After research, only according to their own physical, mental health and other aspects of the situation to participate in appropriate sports can promote mental health. If the way of exercise is unreasonable, it will not only damage the body, but also have a bad impact on their mental health, which is mainly manifested in physical and mental loss and exercise dependence. Physical and mental attrition refers to a kind of psychological and physiological reaction that can not be avoided during exercise for a long time. It is a kind of psychological and physiological law that can not be avoided during long-term exercise. This symptom will not only damage their mental health, but also indirectly lead them to withdraw from exercise. Dependence refers to the athletes' psychological and physiological dependence on the normal sports lifestyle, including positive and negative. Positive people can control exercise behavior, while negative people tend to have more negative emotions after exercise, such as depression, anxiety, anger and so on. This shows that the physical and mental health of national sports also needs attention.

It is difficult to develop special sports athletes in China

As we all know, our table tennis level is in the forefront of the world, and our table tennis players have also made many excellent achievements. However, there are still many reasons restricting its development. First of all, retired athletes cannot get good arrangements. In the early stage, with the strong support of the government, this problem will still be properly arranged. However, with the development of the market economy, retired players need to find their own way out, and it is still difficult to gain a foothold in the society. The second is logistics. As the saying goes, if God opens a door for you, it will close a window for you. Professional athletes can get more training but have no time to learn cultural knowledge. Amateur athletes have the opposite. Third, due to the limited number of provincial teams and national teams, the competition is very fierce. Many excellent athletes will be in a state of no ball to play, and the national team will be forced to retire or go abroad for development.

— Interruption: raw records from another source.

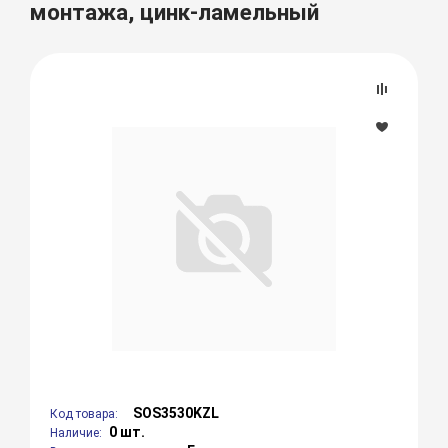
монтажа, цинк-ламельный
SOS3530KZL
Код товара:
0 шт.
Наличие: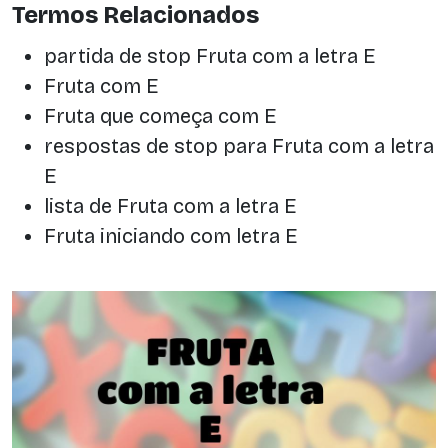
Termos Relacionados
partida de stop Fruta com a letra E
Fruta com E
Fruta que começa com E
respostas de stop para Fruta com a letra
E
lista de Fruta com a letra E
Fruta iniciando com letra E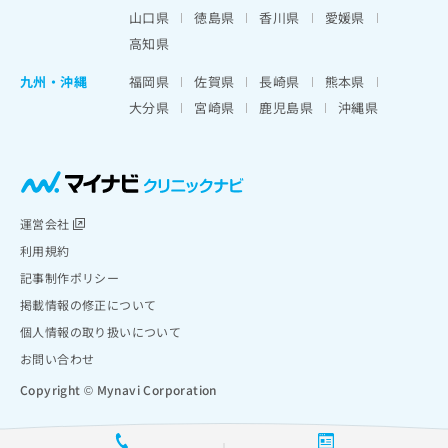
山口県
徳島県
香川県
愛媛県
高知県
九州・沖縄
福岡県
佐賀県
長崎県
熊本県
大分県
宮崎県
鹿児島県
沖縄県
運営会社
利用規約
記事制作ポリシー
掲載情報の修正について
個人情報の取り扱いについて
お問い合わせ
Copyright © Mynavi Corporation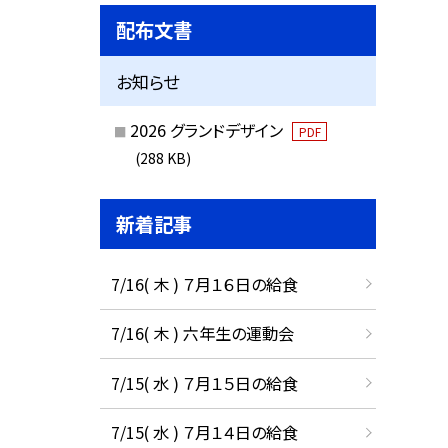
配布文書
お知らせ
2026 グランドデザイン
PDF
(288 KB)
新着記事
7/16( 木 ) ７月１６日の給食
7/16( 木 ) 六年生の運動会
7/15( 水 ) ７月１５日の給食
7/15( 水 ) ７月１４日の給食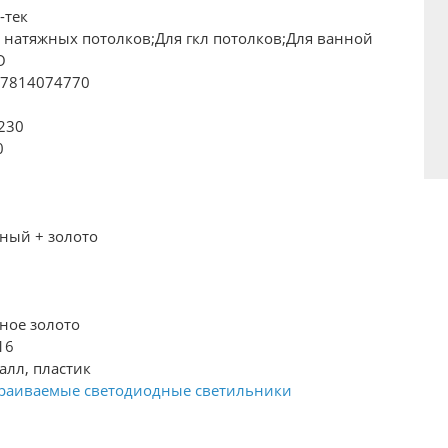
-тек
 натяжных потолков;Для гкл потолков;Для ванной
О
57814074770
230
0
ный + золото
2
2
ное золото
16
алл, пластик
раиваемые светодиодные светильники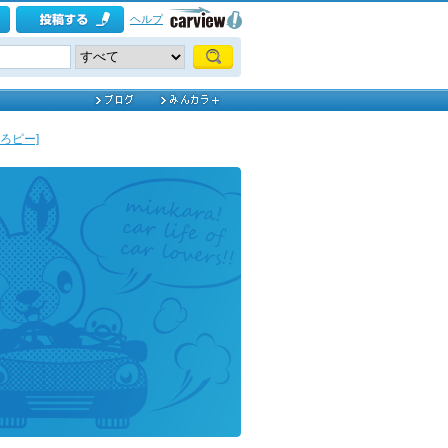
ヘルプ
ひろピー]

Strategies for Promoting Sports Popularity

The popularization of sports is imminent. With the improvement of people's living standards, more and more old people and young people like sports. For the middle-aged people who are "not up or down", even some office workers who are sedentary, they need sports more. For how to popularize, we can probably draw the public's attention from the benefits of sports and the popularity of sports events. For example, the 2022 Winter Olympic Games and the winter Paralympic Games also launched a National Snow Sports, which is a good measure. The advantage of exercise is to enhance one's own immunity and resistance. Of course, it is not only to strengthen the body, but also to enhance the relationship between relatives and friends. Driven by the all people Olympic Games, the all people movement is becoming more and more popular. I believe that in the near future, the all people movement will also be realized in everyone.

Analysis of Athlete's Performance and Training Optimization

Evaluate the performance of athletes: By collecting various data of athletes in training and competition, such as speed, strength, endurance, heart rate, oxygen saturation and other physiological indicators, as well as the completion quality of technical movements, tactical implementation, etc., establish an evaluation model to comprehensively and objectively evaluate the performance level of athletes, and help coaches and athletes understand their strengths and weaknesses.

Personalized training plan formulation: according to the athlete's physical condition, technical characteristics and training objectives, combined with historical training data and competition data, use big data analysis to formulate personalized training plan. For example, the best training intensity and interval time are determined according to the changing law of athletes'heart rate, and the targeted technical improvement program is provided according to the data analysis of technical movements, so as to improve the training effect and competitive level.

Training load monitoring and adjustment: real-time monitoring of athletes in the training process of physiological data and exercise data, analysis of the size of the training load and trends. Through the quantitative assessment of training load, the risk of fatigue and injury caused by overtraining can be avoided, while ensuring that the training intensity is sufficient to promote the physical and technical improvement of athletes.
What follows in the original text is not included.